Satu keluarga dibuatkan masker dengan bentuk yang sama dengan kain perca bekas ecoprint. Ketika mereka mengenakan saat acara keluarga besar, banyak yang tertarik dengan desain dan bahan masker.
"Mulai dari situ ada yang orang tanya, beli dimana?. Saya bilang membuat sendiri. Setelah itu baru banyak yang meminta dibuatkan," ujar dia.
Pembuat masker dengan kain ecoprint masih sedikit saat itu. Peluang tersebut dimanfaatkan Wulan.
Desain yang dia buat tebal dengan motif gambar ecoprint yang unik muali disenangi pelanggan. Memanfaatkan toko online, keluarganya makin banyak mendapat pesanan.
Ketika pertengahan 2020 lalu, dirinya bahkan sudah menerima order hingga 600-700 masker per bulan. Kain dan kemeja ecoprint-nya malah tidak banyak peminatnya kala itu.
Hingga tahun 2021 kata Wulan, dirinya masih menerima orderan masker. Meski sudah ada penurunan PPKM, jumlah permintaan masker masih lebih tinggi dibanding kain dan kemeja.
"Ini akhirnya menjadi pendapatan di tengah situasi sulit sekarang. Sampai sekarang kami masih sering memproduksi masker ecoprint," kata dia.
Satu set masker dia jual dengan harga Rp20-25 ribu. Wulan menginovasi maskernya memiliki tali atau konektor untuk pengguna hijab.
Sebagai Industri Kecil Menengah, Wulan mengirim hasil olahan kain ecoprint hingga ke Jakarta dan Semarang. Bahkan hingga ke Medan.
"Jika yang order di luar Jawa minimal order 500 pcs," ujar dia.
Saat ini omzet penghasilannya sudah cukup stabil. Kebutuhan sekolah anak dan kebutuhan hidup sehari-harinya sudah bisa terpenuhi.
Wulan merupakan satu dari sekian pengusaha mikro menengah yang terdampak pandemi Covid-19. Akibatnya ekonomi terganggu.
Namun dirinya langsung mengambil aksi ketika melihat peluang besar untuk penggunaan masker.
Terpisah, Kepala Dinas Perindustrian Koperasi dan UMKM Kota Yogyakarta Tri Karyadi Riyanto menyebut bahwa kegiatan ini adalah bentuk baru para pelaku usaha mikro menengah bersaing setelah situasi PPKM kemarin.
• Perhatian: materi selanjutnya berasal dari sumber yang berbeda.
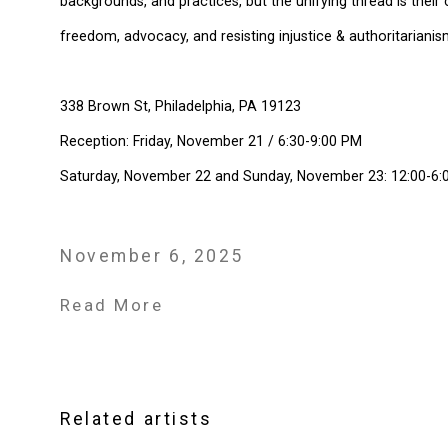
backgrounds, and practices, but the unifying thread is their 
freedom, advocacy, and resisting injustice & authoritarianism
338 Brown St, Philadelphia, PA 19123
Reception: Friday, November 21 / 6:30-9:00 PM
Saturday, November 22 and Sunday, November 23: 12:00-6:
November 6, 2025
Read More
Related artists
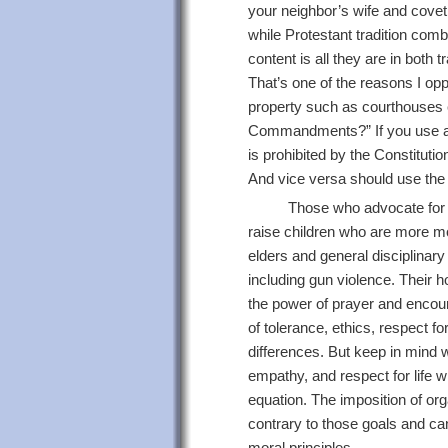
your neighbor’s wife and cov
while Protestant tradition co
content is all they are in both
That’s one of the reasons I o
property such as courthouses e
Commandments?” If you use a 
is prohibited by the Constituti
And vice versa should use the
Those who advocate for s
raise children who are more mor
elders and general disciplinar
including gun violence. Their ho
the power of prayer and encour
of tolerance, ethics, respect f
differences. But keep in mind 
empathy, and respect for life wi
equation. The imposition of org
contrary to those goals and ca
moral principles.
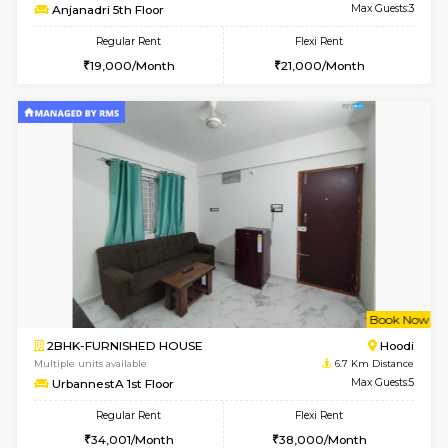
6
Vacant From 15-
1RK-FURNISHED HOUSE
Vignan 
Multiple units available
3.8 Km D
PAelegance 5th Floor
Max G
Regular Rent
Flexi Rent
17,000/Month
20,000/Month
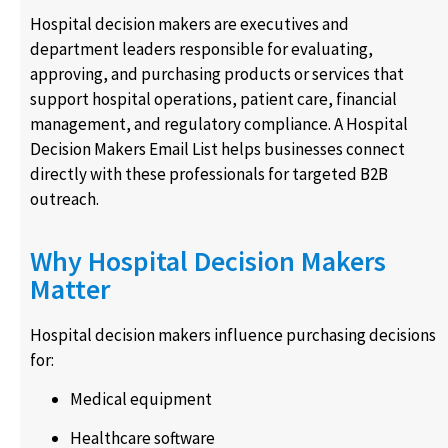
Hospital decision makers are executives and
department leaders responsible for evaluating,
approving, and purchasing products or services that
support hospital operations, patient care, financial
management, and regulatory compliance. A Hospital
Decision Makers Email List helps businesses connect
directly with these professionals for targeted B2B
outreach.
Why Hospital Decision Makers
Matter
Hospital decision makers influence purchasing decisions
for:
Medical equipment
Healthcare software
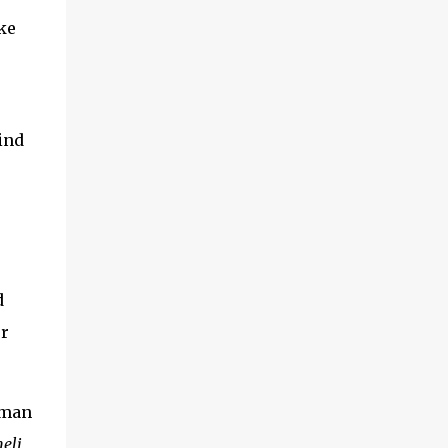
adventures of the brothers ended. Frederick
ke
was once held captive by Acehnese troops
and was lucky enough to finally be able to
return to the Netherlands. Meanwhile,
Cornelis fared far worse. His life ended at
the tip of Admiral Malahayati's rencong in a
ind
one-on-one duel that took place on his own
ship. Her real na...
d
r
uman
neli
,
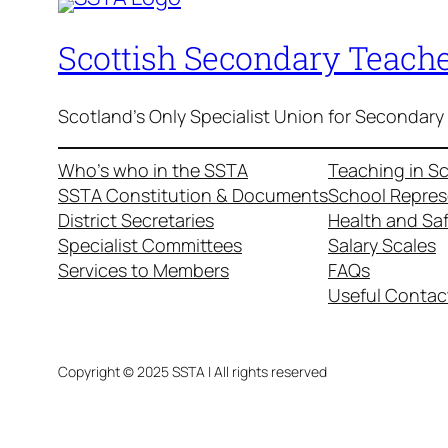
Scottish Secondary Teache
Scotland's Only Specialist Union for Secondary
Who’s who in the SSTA
Teaching in S
SSTA Constitution & Documents
School Repres
District Secretaries
Health and Sa
Specialist Committees
Salary Scales
Services to Members
FAQs
Useful Contac
Copyright © 2025 SSTA | All rights reserved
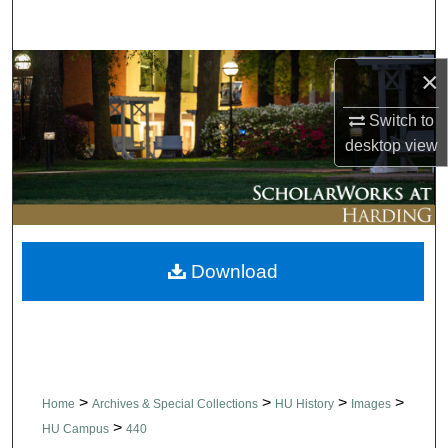
Search
Browse Collections
×
My Account
Switch to
desktop
view
About
Digital Commons Network™
Download
>
>
>
>
Home
Archives & Special Collections
HU History
Images
>
HU Campus
440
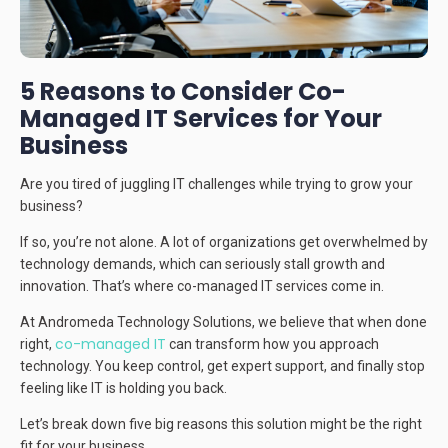
5 Reasons to Consider Co-
Managed IT Services for Your
Business
Are you tired of juggling IT challenges while trying to grow your
business?
If so, you’re not alone. A lot of organizations get overwhelmed by
technology demands, which can seriously stall growth and
innovation. That’s where co-managed IT services come in.
At Andromeda Technology Solutions, we believe that when done
co-managed IT
right,
can transform how you approach
technology. You keep control, get expert support, and finally stop
feeling like IT is holding you back.
Let’s break down five big reasons this solution might be the right
fit for your business.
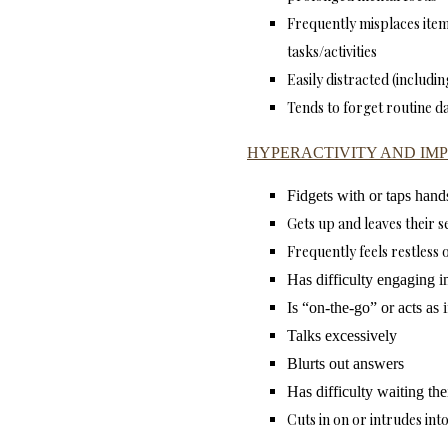
Frequently misplaces ite
tasks/activities
Easily distracted (includi
Tends to forget routine da
HYPERACTIVITY AND IMP
Fidgets with or taps hands
Gets up and leaves their s
Frequently feels restless 
Has difficulty engaging in 
Is “on-the-go” or acts as 
Talks excessively
Blurts out answers
Has difficulty waiting the
Cuts in on or intrudes into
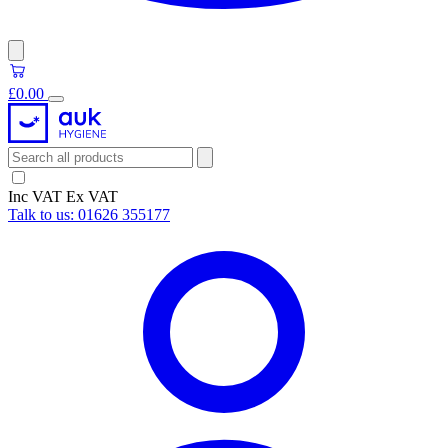
£0.00
Inc VAT
Ex VAT
Talk to us:
01626 355177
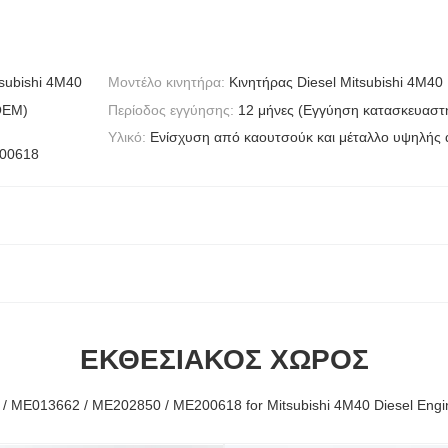
subishi 4M40
Μοντέλο κινητήρα:
Κινητήρας Diesel Mitsubishi 4M40
OEM)
Περίοδος εγγύησης:
12 μήνες (Εγγύηση κατασκευαστ
Υλικό:
Ενίσχυση από καουτσούκ και μέταλλο υψηλής
200618
ΕΚΘΕΣΙΑΚΌΣ ΧΏΡΟΣ
/ ME013662 / ME202850 / ME200618 for Mitsubishi 4M40 Diesel Engi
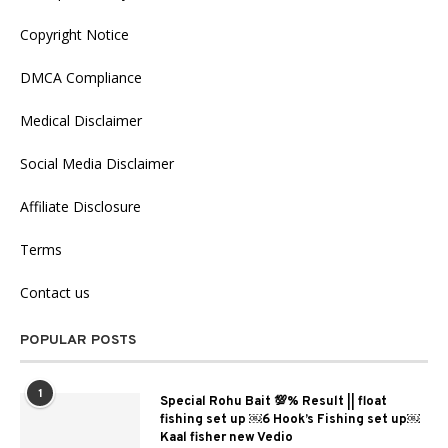
Copyright Notice
DMCA Compliance
Medical Disclaimer
Social Media Disclaimer
Affiliate Disclosure
Terms
Contact us
POPULAR POSTS
1
Special Rohu Bait 💯% Result || float
fishing set up ￼6 Hook’s Fishing set up￼
Kaal fisher new Vedio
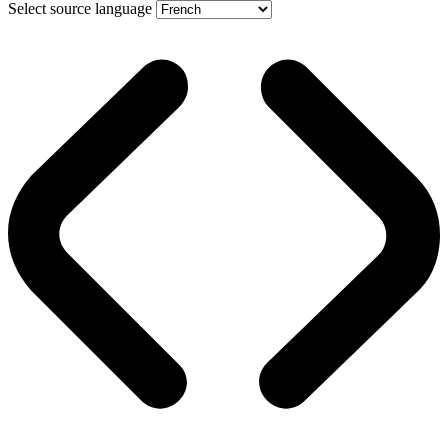
Select source language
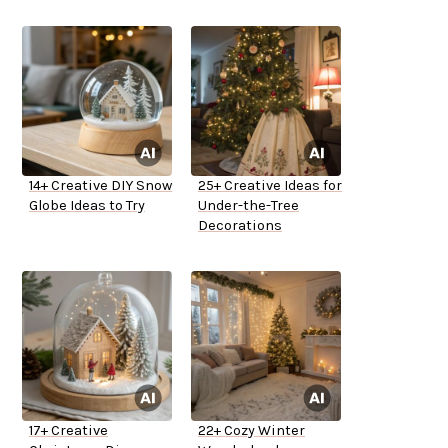
14+ Creative DIY Snow
25+ Creative Ideas for
Globe Ideas to Try
Under-the-Tree
Decorations
17+ Creative
22+ Cozy Winter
"Ini sebagai angin segar untuk teman-teman UMKM yang berjualan secara online saja. Nah kegiatan ini kami ajak 25 pengusaha yang nantinya akan kami lakukan lagi pada 19 September," kata Tri.
Harapannya dengan kembalinya pameran offline itu, banyak ekonomi pengusaha yang kembali bergeliat. Meski dengan penerapan PPKM, pihaknya juga akan membatasi dan membuat mekanisme pameran yang tak menimbulkan kerumunan.